Who Is Responsible for Providing and Maintaining Resident Safety Information?

This is where confusion often arises, so clear roles are essential.

The freeholder and accountable person

Freeholder responsibilities include making sure safety information exists, stays accurate, and is shared with residents. Where an accountable person or principal accountable person is appointed, this duty sits with them in law.

The managing agent’s role

Managing agents may draft documents, handle communication, or organise updates. They act on behalf of the accountable party, but legal responsibility does not transfer to them.

Shared involvement, single responsibility

Several parties may support day-to-day tasks, but the law requires a clear line of accountability. One identified party must be answerable if resident safety information is missing or incorrect.

You may also read: Fire Safety for Mobility‑Impaired Residents in Basements and High‑Risk Flats

 

Understanding the New Building Safety Duties for Freeholders and Managing Agents

 

Penalties for Non-Compliance With Resident Information Duties

Failing to meet resident information duties carries real consequences. These are not technical oversights anymore.

Possible outcomes include:

  • Enforcement action from the Building Safety Regulator
  • Compliance notices requiring urgent correction
  • Financial penalties for ongoing breaches
  • Increased legal exposure after incidents
  • Loss of trust from residents and insurers

Most enforcement actions begin with missing or outdated information.
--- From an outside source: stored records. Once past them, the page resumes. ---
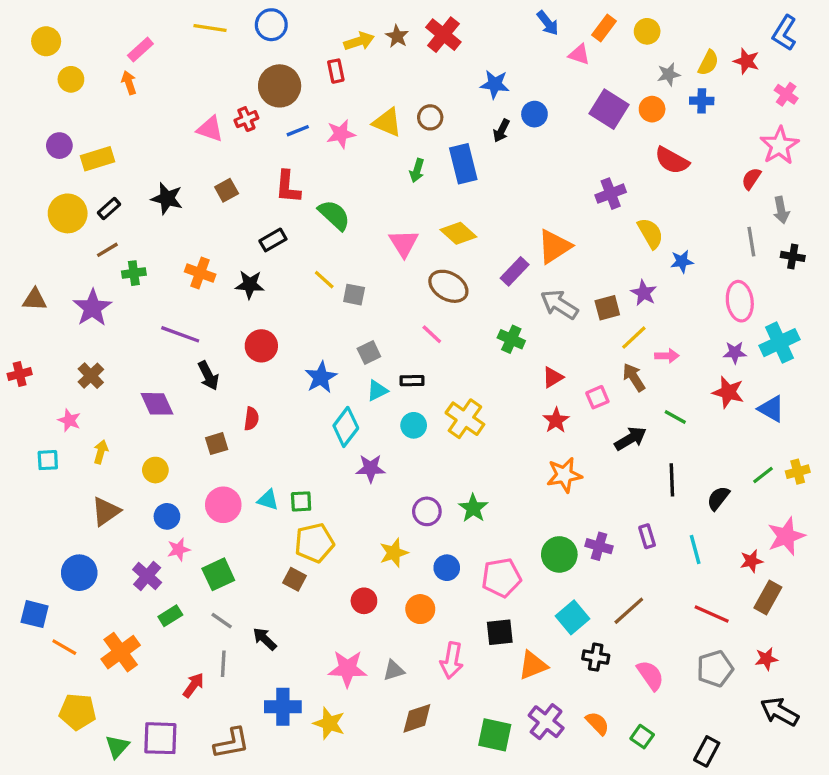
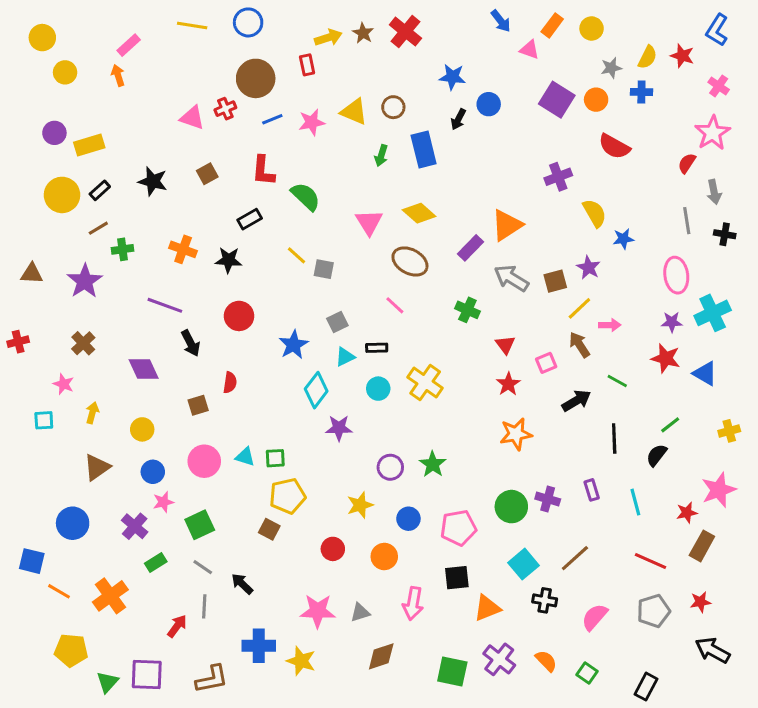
red triangle: (553, 377) -> (505, 345), turned -35
green line: (763, 475) -> (670, 425), moved
pink semicircle: (650, 675) -> (595, 617), turned -104

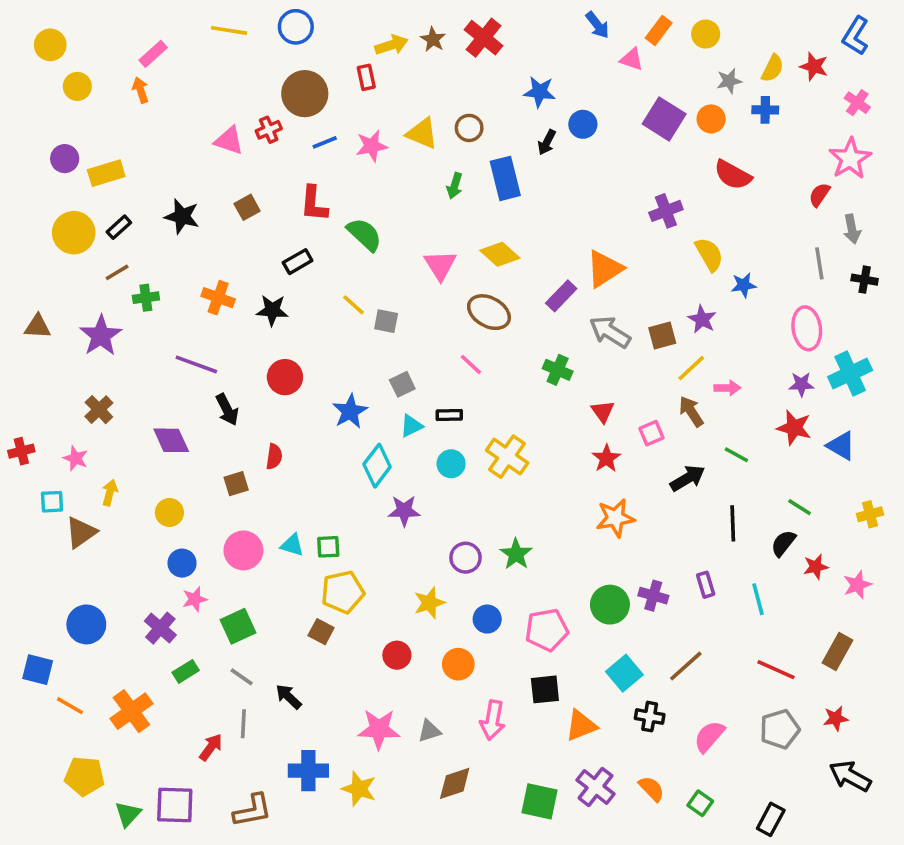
red cross: (18, 342) -> (21, 451), moved
green line: (670, 425) -> (800, 507), turned 70
brown triangle: (97, 467) -> (81, 532), moved
pink star: (719, 490) -> (857, 585), size x0.7
red star: (687, 513) -> (816, 567), moved

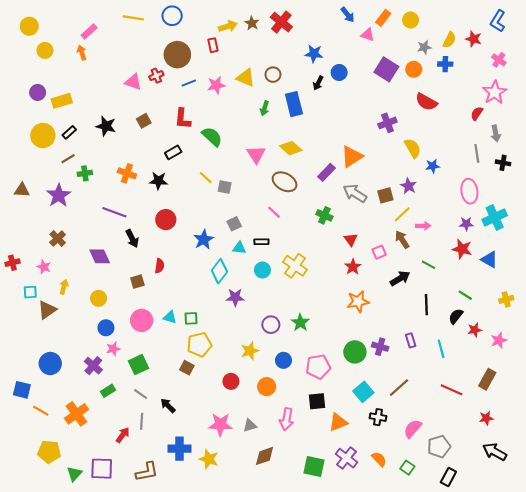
cyan triangle: (411, 426) -> (239, 248), turned 32
gray pentagon: (780, 729) -> (439, 447), moved

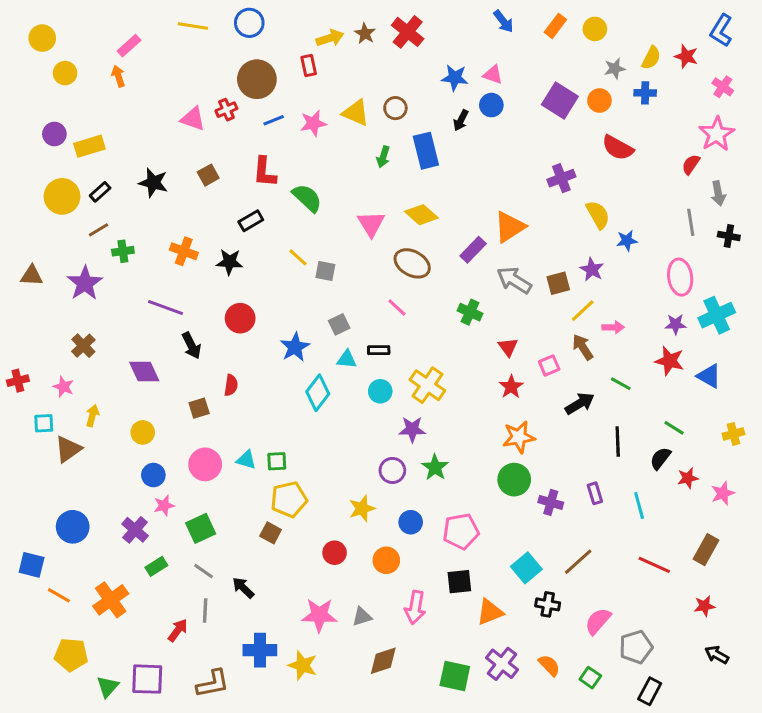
pink triangle: (368, 35) -> (493, 75), moved
purple star: (235, 297) -> (412, 429), moved
green circle: (355, 352) -> (514, 480), moved
black arrow: (495, 452) -> (717, 655), size x0.7

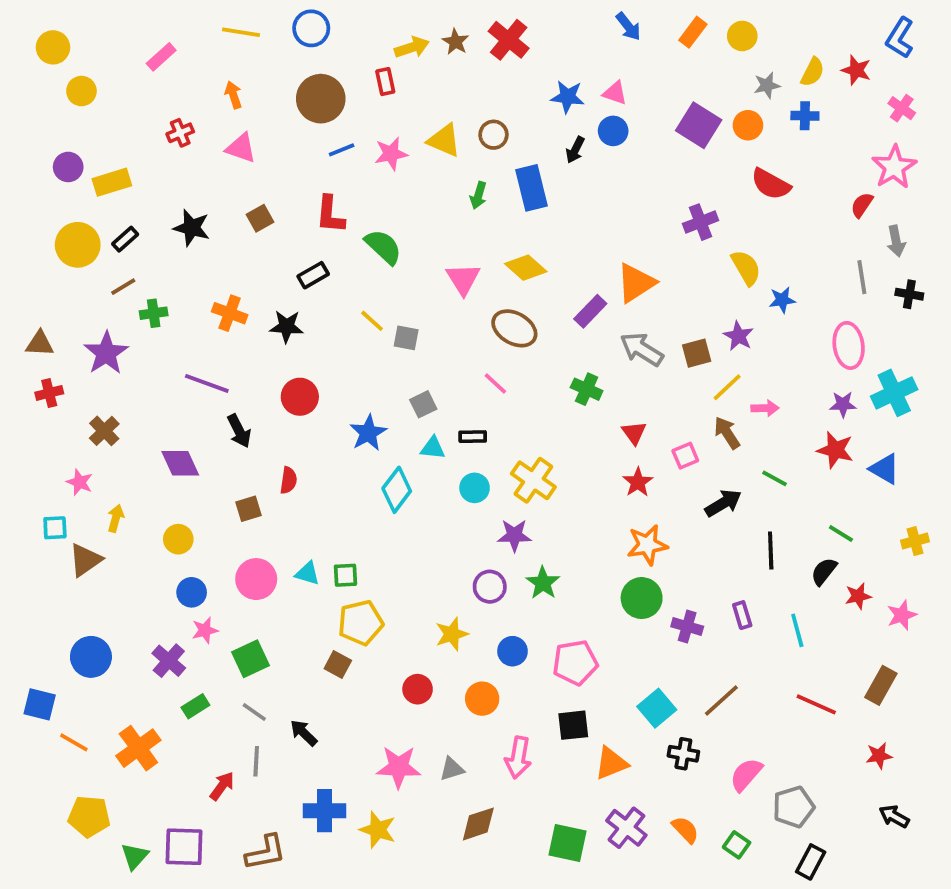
orange arrow: (118, 76) -> (233, 95), moved
red cross: (226, 110) -> (180, 133), moved
red cross: (18, 381) -> (49, 393), moved

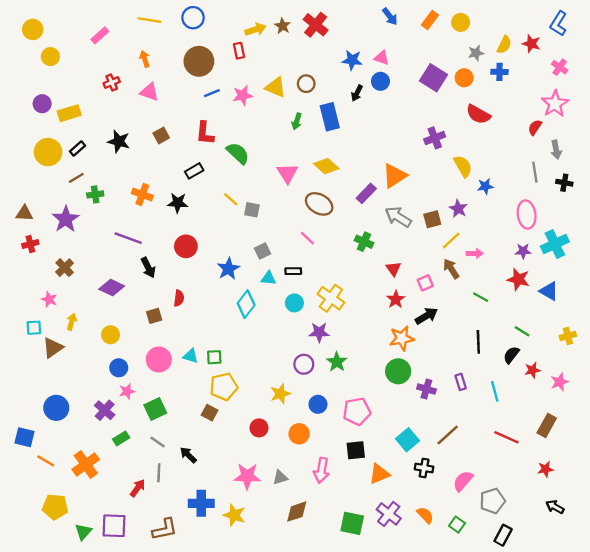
purple diamond: (180, 463) -> (112, 288), turned -40
black arrow: (723, 503) -> (426, 316), moved

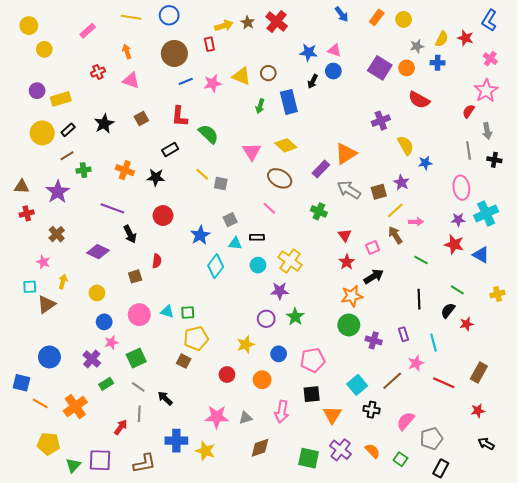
black star: (119, 141) -> (104, 124), turned 30
pink star: (560, 382) -> (416, 363), moved
orange triangle: (379, 474) -> (332, 415), turned -36

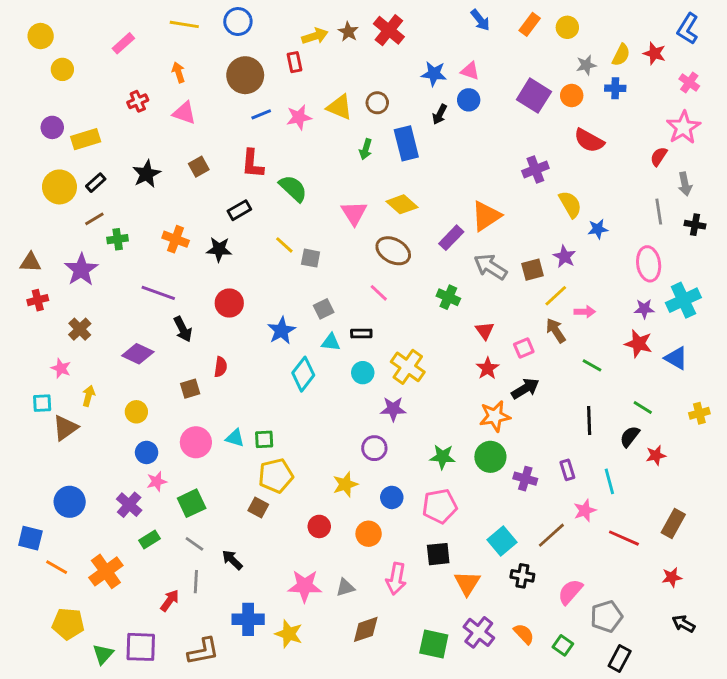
green star: (295, 317) -> (443, 457), moved, turned -30

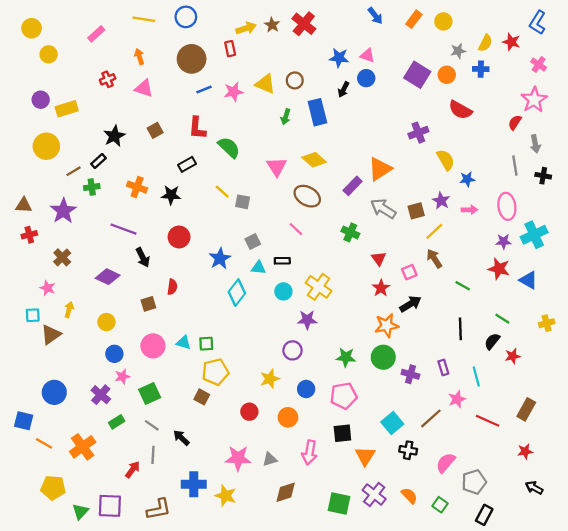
black rectangle: (96, 183) -> (99, 161), moved
pink arrow: (585, 312) -> (469, 210), moved

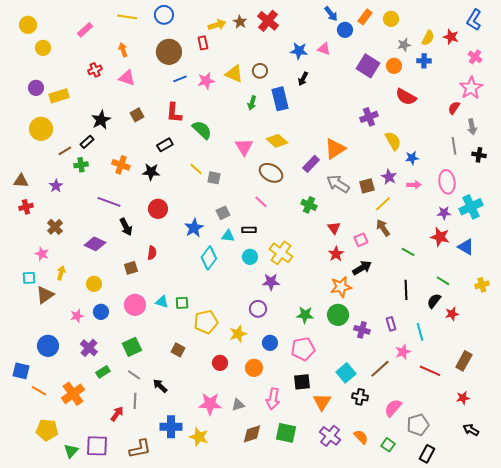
blue circle: (366, 78) -> (345, 30), moved
purple star: (63, 211) -> (56, 186), size x0.6
yellow pentagon: (215, 372) -> (206, 322), moved
pink star: (122, 377) -> (77, 316), moved
green square: (339, 504) -> (286, 433), moved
Clear communication is often the first thing regulators look for, and the first thing residents notice when it’s absent.

Practical Steps for Freeholders and Managing Agents to Stay Compliant

Staying compliant does not require complex systems, but it does require consistency. Start by reviewing what safety information you currently hold and how it is shared. Ask a simple question: could a resident understand this without help?

Create a clear process for updating resident information whenever safety measures change. Document who is responsible for each step, even if a managing agent carries out the work. Written processes protect everyone.

Finally, treat communication as part of safety management, not an add-on. Regular updates, clear language, and accessible formats reduce risk and show regulators that safety is being taken seriously.

You may also read: Do Staff Need Fire Safety Training?

Conclusion

The Building Safety Act 2022 reshapes how safety is managed, but its message is straightforward. Residents must be informed, and responsibility must be clear. For freeholders and managing agents, this means moving beyond informal updates and embracing structured, documented communication.

When resident information is handled properly, compliance becomes easier, risks reduce, and trust grows. That is the foundation of effective section 156 compliance and a safer building overall.

FAQs

When does the Building Safety Act apply to residential buildings?

The Building Safety Act 2022 mainly applies to a higher-risk building, typically a high-rise residential building over 18 metres or seven storeys. Some duties, especially around fire safety, can also apply to other types of residential building.

What information must residents receive under section 156?

Residents must receive clear safety information, including fire safety guidance, evacuation instructions, and updates on any safety risk affecting the building. This information supports the building’s overall safety case.

Who pays to remediate tall buildings affected by fire safety issues?

In many cases, remediation costs are covered by the building owner, developers, or government schemes. Protections limit when residents can be charged, particularly in a higher-risk building, under the oversight of the building safety regulator.

Do managing agents carry legal responsibility under the Act?

A managing agent may help with compliance, but legal responsibility usually rests with the accountable person or principal accountable person. A responsible person may also have duties under related fire safety laws.

What happens if resident safety information is incomplete or outdated?

Missing or outdated safety information can lead to enforcement action by the building safety regulator, including notices or penalties where building regulations and health and safety duties are not met.